- **Exercise prompt**: Your answer should consist solely of the lines from the first line of the data through the line with "Deny (42, 1367)", each reproduced exactly.

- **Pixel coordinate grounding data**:
[Start of section]

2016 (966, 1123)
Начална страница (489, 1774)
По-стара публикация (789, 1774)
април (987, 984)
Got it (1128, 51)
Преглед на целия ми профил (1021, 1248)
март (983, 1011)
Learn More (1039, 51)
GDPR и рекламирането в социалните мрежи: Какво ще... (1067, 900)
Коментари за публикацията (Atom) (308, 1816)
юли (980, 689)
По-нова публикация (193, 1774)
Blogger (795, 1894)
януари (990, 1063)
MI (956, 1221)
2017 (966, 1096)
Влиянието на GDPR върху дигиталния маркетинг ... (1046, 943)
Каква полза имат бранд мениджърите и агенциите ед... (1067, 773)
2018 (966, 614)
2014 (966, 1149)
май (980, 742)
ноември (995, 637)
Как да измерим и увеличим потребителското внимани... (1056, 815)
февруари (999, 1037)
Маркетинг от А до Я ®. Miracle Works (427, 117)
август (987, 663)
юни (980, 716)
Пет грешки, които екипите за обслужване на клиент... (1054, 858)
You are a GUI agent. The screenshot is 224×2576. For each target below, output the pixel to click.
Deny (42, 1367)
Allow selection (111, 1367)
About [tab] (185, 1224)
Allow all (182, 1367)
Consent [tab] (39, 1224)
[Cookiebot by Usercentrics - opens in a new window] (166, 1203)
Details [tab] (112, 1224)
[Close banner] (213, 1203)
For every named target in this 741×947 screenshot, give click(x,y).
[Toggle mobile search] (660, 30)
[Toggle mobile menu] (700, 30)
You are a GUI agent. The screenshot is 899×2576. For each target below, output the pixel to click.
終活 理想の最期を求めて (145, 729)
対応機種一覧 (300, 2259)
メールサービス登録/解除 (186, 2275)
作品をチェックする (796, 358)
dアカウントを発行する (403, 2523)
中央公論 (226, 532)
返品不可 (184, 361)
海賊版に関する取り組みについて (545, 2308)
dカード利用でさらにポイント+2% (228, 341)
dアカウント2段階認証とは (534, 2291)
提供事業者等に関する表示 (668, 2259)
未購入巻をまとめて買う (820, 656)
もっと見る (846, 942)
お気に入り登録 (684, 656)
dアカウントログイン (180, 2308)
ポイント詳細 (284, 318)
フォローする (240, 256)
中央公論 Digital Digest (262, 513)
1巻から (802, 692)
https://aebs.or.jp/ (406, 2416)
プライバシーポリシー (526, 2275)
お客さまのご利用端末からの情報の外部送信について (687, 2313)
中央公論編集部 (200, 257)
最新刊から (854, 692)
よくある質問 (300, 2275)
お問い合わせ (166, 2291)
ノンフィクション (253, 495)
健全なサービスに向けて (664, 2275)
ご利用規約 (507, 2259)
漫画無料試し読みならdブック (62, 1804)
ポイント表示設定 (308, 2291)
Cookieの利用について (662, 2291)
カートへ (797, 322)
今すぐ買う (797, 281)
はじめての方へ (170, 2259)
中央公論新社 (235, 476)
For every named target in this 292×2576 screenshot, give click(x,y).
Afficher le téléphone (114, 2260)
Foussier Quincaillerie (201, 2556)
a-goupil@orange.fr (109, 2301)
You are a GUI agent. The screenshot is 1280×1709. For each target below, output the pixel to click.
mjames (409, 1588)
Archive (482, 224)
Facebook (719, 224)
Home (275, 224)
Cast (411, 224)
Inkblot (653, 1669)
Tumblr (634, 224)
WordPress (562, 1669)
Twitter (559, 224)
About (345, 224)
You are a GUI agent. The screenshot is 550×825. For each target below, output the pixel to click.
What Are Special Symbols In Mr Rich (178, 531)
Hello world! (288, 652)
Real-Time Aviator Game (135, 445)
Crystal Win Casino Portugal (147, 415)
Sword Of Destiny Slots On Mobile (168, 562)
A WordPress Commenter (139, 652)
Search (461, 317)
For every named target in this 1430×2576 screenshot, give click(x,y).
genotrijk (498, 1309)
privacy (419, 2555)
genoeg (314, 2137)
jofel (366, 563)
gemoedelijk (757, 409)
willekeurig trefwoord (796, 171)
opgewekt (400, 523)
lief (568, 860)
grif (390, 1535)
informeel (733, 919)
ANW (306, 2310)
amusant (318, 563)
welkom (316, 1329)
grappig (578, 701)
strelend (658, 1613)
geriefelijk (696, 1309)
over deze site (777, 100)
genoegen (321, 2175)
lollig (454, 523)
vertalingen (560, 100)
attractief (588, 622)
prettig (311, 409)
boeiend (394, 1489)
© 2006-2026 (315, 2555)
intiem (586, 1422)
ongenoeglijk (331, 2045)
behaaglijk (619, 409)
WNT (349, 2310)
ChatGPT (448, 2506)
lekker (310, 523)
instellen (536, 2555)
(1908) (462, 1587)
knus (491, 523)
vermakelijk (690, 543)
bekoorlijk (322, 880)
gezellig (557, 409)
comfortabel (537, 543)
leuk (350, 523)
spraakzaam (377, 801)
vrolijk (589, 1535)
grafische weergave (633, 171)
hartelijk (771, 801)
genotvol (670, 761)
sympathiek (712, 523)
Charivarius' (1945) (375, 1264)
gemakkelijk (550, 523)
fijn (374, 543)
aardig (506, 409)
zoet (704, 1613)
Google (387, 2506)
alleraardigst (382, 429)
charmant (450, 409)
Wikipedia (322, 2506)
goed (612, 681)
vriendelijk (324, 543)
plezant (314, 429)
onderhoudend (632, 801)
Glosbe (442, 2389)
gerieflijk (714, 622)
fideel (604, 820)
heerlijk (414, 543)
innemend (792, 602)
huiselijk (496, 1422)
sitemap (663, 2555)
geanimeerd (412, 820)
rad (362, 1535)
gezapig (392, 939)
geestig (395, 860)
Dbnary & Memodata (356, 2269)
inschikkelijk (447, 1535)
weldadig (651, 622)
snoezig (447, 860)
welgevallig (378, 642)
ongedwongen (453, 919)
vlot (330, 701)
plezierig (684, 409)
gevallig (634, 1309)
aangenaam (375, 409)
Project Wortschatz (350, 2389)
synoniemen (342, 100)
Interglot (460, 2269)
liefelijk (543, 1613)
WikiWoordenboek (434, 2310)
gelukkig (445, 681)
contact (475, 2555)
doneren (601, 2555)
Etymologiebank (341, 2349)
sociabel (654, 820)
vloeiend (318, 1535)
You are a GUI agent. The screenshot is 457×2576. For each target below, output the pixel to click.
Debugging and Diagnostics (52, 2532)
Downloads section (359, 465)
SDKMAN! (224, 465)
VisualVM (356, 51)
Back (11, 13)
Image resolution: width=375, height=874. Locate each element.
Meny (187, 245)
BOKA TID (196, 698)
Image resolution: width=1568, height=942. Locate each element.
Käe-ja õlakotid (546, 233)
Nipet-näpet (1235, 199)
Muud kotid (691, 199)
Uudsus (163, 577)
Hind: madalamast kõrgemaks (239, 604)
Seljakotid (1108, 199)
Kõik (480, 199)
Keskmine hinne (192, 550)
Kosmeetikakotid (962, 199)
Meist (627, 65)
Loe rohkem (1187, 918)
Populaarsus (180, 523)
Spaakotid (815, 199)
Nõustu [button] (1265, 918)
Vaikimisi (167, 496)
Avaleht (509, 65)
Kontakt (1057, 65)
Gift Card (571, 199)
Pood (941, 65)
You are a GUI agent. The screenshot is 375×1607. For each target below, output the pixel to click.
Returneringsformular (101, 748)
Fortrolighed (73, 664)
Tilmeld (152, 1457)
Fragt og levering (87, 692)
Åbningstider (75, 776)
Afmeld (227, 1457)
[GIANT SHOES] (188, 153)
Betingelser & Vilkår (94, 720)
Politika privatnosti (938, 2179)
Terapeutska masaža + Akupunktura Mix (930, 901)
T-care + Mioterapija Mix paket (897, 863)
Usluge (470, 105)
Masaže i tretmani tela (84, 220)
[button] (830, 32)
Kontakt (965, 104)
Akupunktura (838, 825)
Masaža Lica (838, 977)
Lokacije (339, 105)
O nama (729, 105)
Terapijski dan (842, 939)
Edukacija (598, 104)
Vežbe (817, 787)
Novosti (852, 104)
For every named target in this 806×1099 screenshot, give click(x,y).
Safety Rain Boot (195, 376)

[End of section]

- **Result below**:
2016 (966, 1123)
Начална страница (489, 1774)
По-стара публикация (789, 1774)
април (987, 984)
Got it (1128, 51)
Преглед на целия ми профил (1021, 1248)
март (983, 1011)
Learn More (1039, 51)
GDPR и рекламирането в социалните мрежи: Какво ще... (1067, 900)
Коментари за публикацията (Atom) (308, 1816)
юли (980, 689)
По-нова публикация (193, 1774)
Blogger (795, 1894)
януари (990, 1063)
MI (956, 1221)
2017 (966, 1096)
Влиянието на GDPR върху дигиталния маркетинг ... (1046, 943)
Каква полза имат бранд мениджърите и агенциите ед... (1067, 773)
2018 (966, 614)
2014 (966, 1149)
май (980, 742)
ноември (995, 637)
Как да измерим и увеличим потребителското внимани... (1056, 815)
февруари (999, 1037)
Маркетинг от А до Я ®. Miracle Works (427, 117)
август (987, 663)
юни (980, 716)
Пет грешки, които екипите за обслужване на клиент... (1054, 858)
You are a GUI agent. The screenshot is 224×2576. For each target below, output the pixel to click.
Deny (42, 1367)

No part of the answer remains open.